The EU has blood on its hands after meddling in the Ukrainian crisis, once again revealing its imperial ambitions, Nigel Farage, leader of the euroskeptic UK Independence Party, said in a TV debate with Britain’s deputy PM, Nick Clegg.
With EU parliamentary elections scheduled for May, Farage and
Clegg clashed over the UK’s membership in the European Union in a
live televised debate Wednesday night on LBC Radio.
When the debate touched upon events in Ukraine, Clegg said that
he was proud of the EU for reaching out to ex-Communist states in
Eastern Europe and former “fascist dictatorships” on the
Mediterranean.
Those states only managed to turn into “democracies because
they became part of the family of nations within the EU,”
Clegg said.
But Farage responded with a completely opposite stance toward the
armed coup that ousted Ukrainian president Viktor Yanukovich in
late February.
“We should hang our heads in shame,” Farage said, adding
that it was the British government that had encouraged the EU to
pursue “imperialist, expansionist” ambitions in Ukraine.
"We’ve given a false series of hopes to a group of people in
western Ukraine and so geed up were they that they, actually,
toppled their own elected leader," he said.
With over 100 people killed during the Maidan standoff in Kiev,
the European Union “does have blood on its hands” over Ukraine,
Farage said.
“I don’t want a European army, navy, air force or a European
foreign policy.
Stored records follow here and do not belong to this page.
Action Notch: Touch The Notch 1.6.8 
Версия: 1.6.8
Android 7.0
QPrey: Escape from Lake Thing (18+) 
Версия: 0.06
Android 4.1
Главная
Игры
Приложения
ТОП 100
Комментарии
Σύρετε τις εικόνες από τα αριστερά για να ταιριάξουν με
It has not been a thing for good in the
Ukraine,” he said.
A YouGov poll carried out immediately after the debate gave
Farage a landslide victory with 57 percent, while just 36 per
cent of respondents supported Clegg’s position.
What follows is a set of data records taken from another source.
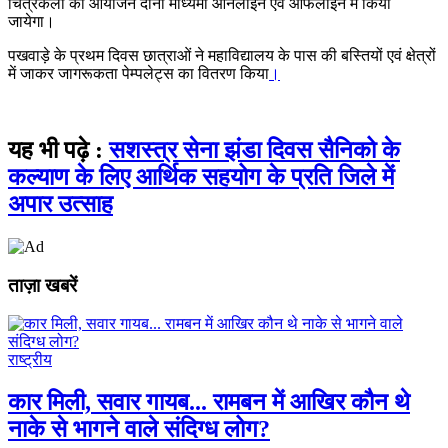
चित्रकला का आयोजन दोनों माध्यमों ऑनलाईन एवं ऑफलाईन में किया
जायेगा।
पखवाड़े के प्रथम दिवस छात्राओं ने महाविद्यालय के पास की बस्तियों एवं क्षेत्रों
में जाकर जागरूकता पेम्पलेट्स का वितरण किया
।
यह भी पढ़े :
सशस्त्र सेना झंडा दिवस सैनिको के
कल्याण के लिए आर्थिक सहयोग के प्रति जिले में
अपार उत्साह
ताज़ा खबरें
राष्ट्रीय
कार मिली, सवार गायब... रामबन में आखिर कौन थे
नाके से भागने वाले संदिग्ध लोग?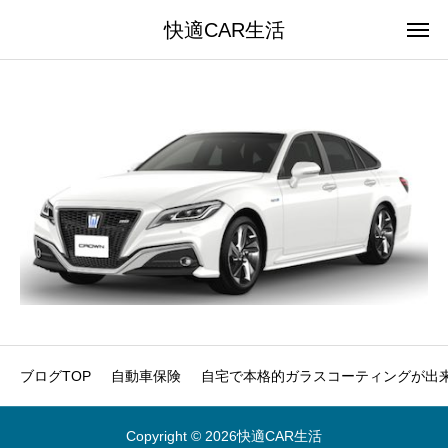
快適CAR生活
ブログTOP
自動車保険
自宅で本格的ガラスコーティングが出来
Copyright © 2026快適CAR生活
The deputy PM accepted defeat as he appeared on LBC’s weekly
phone-in Friday morning, but hurried to make up for it by
attacking Farage over his remarks on Ukraine.
Clegg said he was “extraordinarily surprised, if not
shocked” to hear the claim that the EU was responsible for
the bloodshed in Ukraine.
“To suggest that somehow it is the EU's fault that the
Ukrainian people rose up, as many did on the streets of Kiev,
against their government seeking to claim greater democracy,
greater freedom, is such a perverse way of looking at
things,” he said.
Clegg said the UKIP leader’s words showed “quite how extreme
people can be… when their loathing of the EU becomes so
all-consuming that they even end up siding with Vladimir Putin in
order to make their point.”
Clegg promised that he would raise Ukraine again in his second
televised debate with Farage, due to take place next week.
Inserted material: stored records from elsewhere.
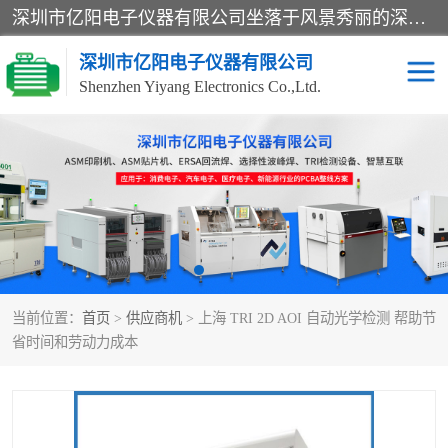
深圳市亿阳电子仪器有限公司坐落于风景秀丽的深圳市光明区，集SMT设备销售务为一体，努力为客户提供电子装配解决方案。与行业**SMT设备厂商：ASM（印刷机，锡膏检查机，贴片机），德国ERSA（爱莎）建立了稳固的代理合作关系，销售的设备一直保持**电子装配行业未来发展方向，能够满足客户各种繁杂产品的生产应用。
深圳市亿阳电子仪器有限公司
Shenzhen Yiyang Electronics Co.,Ltd.
SX全自动高速贴片机
E系列中速贴片机
NeoHorizon全自动锡膏印
选择性波峰焊
刷机
VERSAFLOW-335
回流焊HOTFLOW 3/20e
波峰焊
当前位置：
首页
>
供应商机
> 上海 TRI 2D AOI 自动光学检测 帮助节
BGA返修台HR600/2
自动光学检测TR7700QE
省时间和劳动力成本
自动X射线检测机TR7600
组装电路板测试机
SIII
TR5001
自动光学检测TR7710
XS全自动高速贴片机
The ultranationalist coup in Kiev led to the Crimean peninsula –
home to an ethnic Russian majority – holding a referendum on its
future within Ukraine.
On March 16, over 96 percent of Crimean voters decided to cut
ties with Kiev and rejoin Russia.
Crimea and the city of Sevastopol were officially accepted into
the Russian Federation on March 21, with President Vladimir Putin
signing a decree confirming the territories as part of Russia.
The EU and the US rejected the Crimeans’ right to
self-determination, criticizing the move and retaliated by
imposing travel bans and asset freezes on individual Russian
politicians and businessmen.
Clegg once again repeated the Western stance on the events in the
Crimea on LBC, saying that “what Vladimir Putin has done,
what the Russians have done – in effect annexing a part of
another country in the heart of Europe – is simply unacceptable
in this day and age.”
The popularity of UKIP, which stands for stricter immigration
policies and demands UK withdrawal from the EU, has been on the
rise in Britain in recent months.
The right-wing party produced the biggest surge for a fourth
party in British politics since the Second World War after coming
fourth in the number of council seats won and third in the
nationwide vote in the 2013 local elections.